Plaintiff in Patent Trial
All trials have at least one thing in common – the jury needs to determine who was right and who was wrong. And, in a patent case, the jury does not make that decision based on the court’s nuanced Markman construction of claims, or dozens of engineering drawings, or testimony of experts or schematic decision trees. They decide who is right and who is wrong in the same way that humans have always made difficult moral choices, dating back to prehistoric councils that gathered around blazing fires to judge fellow tribe members – they look for and then they punish evil. Using their own moral compass – shaped by their upbringing and tempered by a bombardment of contemporary social information – each member of the jury then and now swiftly frames a story of morality that works within their construct. And, once that story is developed, because we are hard-wired to stick to our convictions, and be skeptical of and resist new ideas at nearly any cost, the juror will cling to their opinion to the bitter end. Note – “Twelve Angry Men” was a compelling movie because it portrayed exactly the opposite of what actually happens in the jury room. Unlike the actors in “Twelve Angry Men,” having decided who is good and who is evil from the very beginning of any case, real jurors will not make their decisions in the jury room much less change them. Instead, they make their decisions as early as possible and thereafter only see the evidence and the court’s instructions of law through their predetermined filter. Almost nothing can sway them from that perspective.

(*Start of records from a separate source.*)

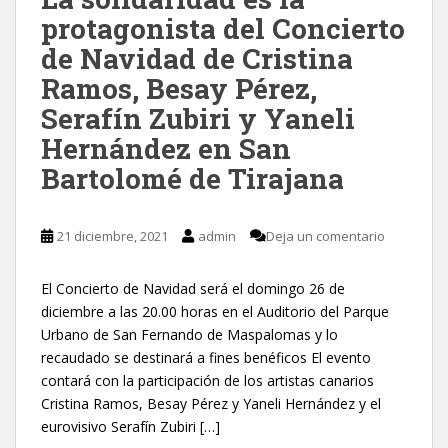
protagonista del Concierto
de Navidad de Cristina
Ramos, Besay Pérez,
Serafín Zubiri y Yaneli
Hernández en San
Bartolomé de Tirajana
21 diciembre, 2021
admin
Deja un comentario
El Concierto de Navidad será el domingo 26 de
diciembre a las 20.00 horas en el Auditorio del Parque
Urbano de San Fernando de Maspalomas y lo
recaudado se destinará a fines benéficos El evento
contará con la participación de los artistas canarios
Cristina Ramos, Besay Pérez y Yaneli Hernández y el
eurovisivo Serafín Zubiri […]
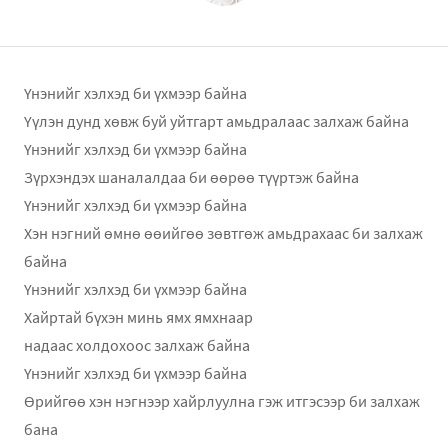
Үнэнийг хэлхэд би үхмээр байна
Үүлэн дунд хөвж буй уйтгарт амьдралаас залхаж байна
Үнэнийг хэлхэд би үхмээр байна
Зүрхэндэх шаналалдаа би өөрөө түүртэж байна
Үнэнийг хэлхэд би үхмээр байна
Хэн нэгний өмнө өөийгөө зөвтгөж амьдрахаас би залхаж
байна
Үнэнийг хэлхэд би үхмээр байна
Хайртай бүхэн минь ямх ямхнаар
надаас холдохоос залхаж байна
Үнэнийг хэлхэд би үхмээр байна
Өрийгөө хэн нэгнээр хайрлуулна гэж итгэсээр би залхаж
бана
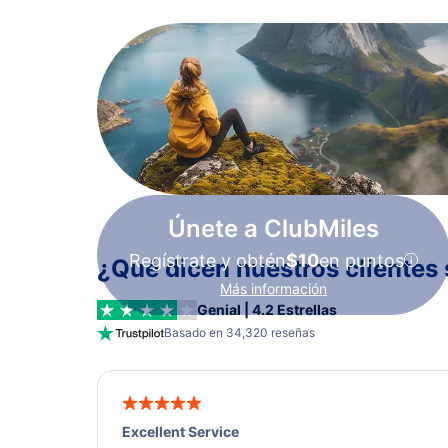
Únete a ClubMiles
Regístrate y obtén
$10
en puntos
¿Qué dicen nuestros clientes 
Más información
Genial | 4.2 Estrellas
Basado en 34,320 reseñas
Excellent Service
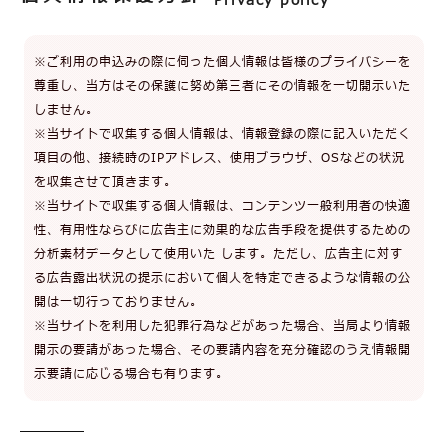
Privacy policy
※ご利用の申込みの際に伺った個人情報は皆様のプライバシーを
尊重し、当方はその保護に努め第三者にその情報を一切開示いた
しません。
※当サイトで収集する個人情報は、情報登録の際に記入いただく
項目の他、接続時のIPアドレス、使用ブラウザ、OSなどの状況
を収集させて頂きます。
※当サイトで収集する個人情報は、コンテンツ一般利用者の快適
性、有用性ならびに広告主に効果的な広告手段を提供するための
分析素材データとして使用いた します。ただし、広告主に対す
る広告露出状況の提示において個人を特定できるような情報の公
開は一切行っておりません。
※当サイトを利用した犯罪行為などがあった場合、当局より情報
開示の要請があった場合、その要請内容を充分確認のうえ情報開
示要請に応じる場合も有ります。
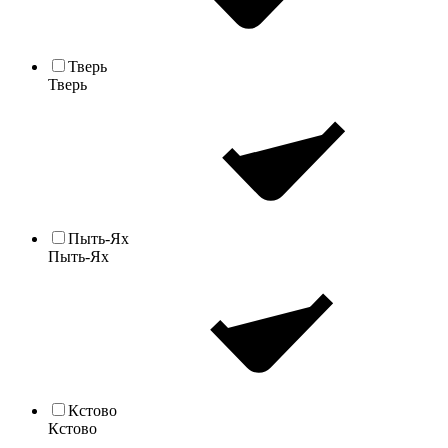
Тверь
Тверь
Пыть-Ях
Пыть-Ях
Кстово
Кстово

This is why the Plaintiff in any patent trial has an extreme advantage. The Plaintiff gets to make the first opening statement and present its evidentiary case first. This invaluable, and often decisive, advantage should never be squandered. However, it often is. It is common for the Plaintiff’s counsel to stand before the jury in opening statement and proceed to put them to sleep with a droning recitation of the chronology of the facts, a description of the law, or a detailed breakdown of the invention and claims at issue. Jurors, most of whom, have only seen a courtroom on TV from the vantage of their living room couch, are excited to be participating in the trial and, importantly, they want to start making decisions now. More than anything, they want to decide the case even though the judge has cautioned them to keep an open mind and give each side a fair chance. The Plaintiff’s counsel must not waste the chance to ride that wave of juror enthusiasm and tell a simple story of morality that brings the human aspects of the case to the fore and paints the Defendant as utterly evil. For example, telling a story of the sacrifices of the inventor and the Defendant’s scheme to steal her ideas. Or, the story of the company who has been manufacturing and selling a well-known product covered by prior art for years and the Defendant patent troll who now seeks to extort millions on a questionable patent purchased at a discount price.
Unfortunately, the Plaintiff’s counsel who starts by squandering her client’s first opportunity to draw the jury to their side of the fence, will consistently follow up by sealing the deal and calling their own witness to the stand to reiterate the theme of the opening statement. Wrong! Put the Defendant’s key witness on the stand and attack. This does not mean histrionics and raised voices. But, instead, having already developed through depositions of the Defendant all of the evidence needed to tell the Plaintiff’s story, the Plaintiff’s counsel should use the power of leading questions, demonstrative evidence and the ability to control the Defendant’s responses on cross-examination to tell the Plaintiff’s story through the Defendant’s own mouth. Nothing is more persuasive. Jurors look for fault and wrong motive in anyone sworn to tell the truth and, especially, facing confrontation on cross-examination. Have the Defendant stretch the truth just a bit too far or, worse, be confronted with an inconsistency, and the jury will hold them more than accountable. Most importantly, having already formulated a story based on the Plaintiff’s opening statement, the jury will look for every opportunity for the Defendant to corroborate and validate the conclusions they have already privately reached. Any conflicting testimony will be dismissed as inconsistent with already reached conclusions and the Defendant’s counsel’s direct examination will be viewed only as lawyer manipulation.
The takeaways? First, decisions in patent trials are made by humans just the same way tribal councils decided matters 10,000 years ago – who played the evil part? Second, jurors want to and, given a chance, will jump to a conclusion that is consistent with their upbringing in light of social influences. Third, Plaintiffs have a big advantage because they get to go first. Fourth, in opening statements Plaintiffs must tell a compelling moral story consistent with the evidence that paints the defendant in a bad and evil light. Fifth, the Plaintiff’s counsel should call the Defendant’s key witness to the stand first and use already developed facts in cross-examination to reinforce the conclusions the jury has already formulated after opening statements.
Patent trials do not need to be boring technical exercises. To win, your patent litigation counsel needs to give the jury a juicy drama and plenty of ammunition to vote against the Defendant. Begin by attacking.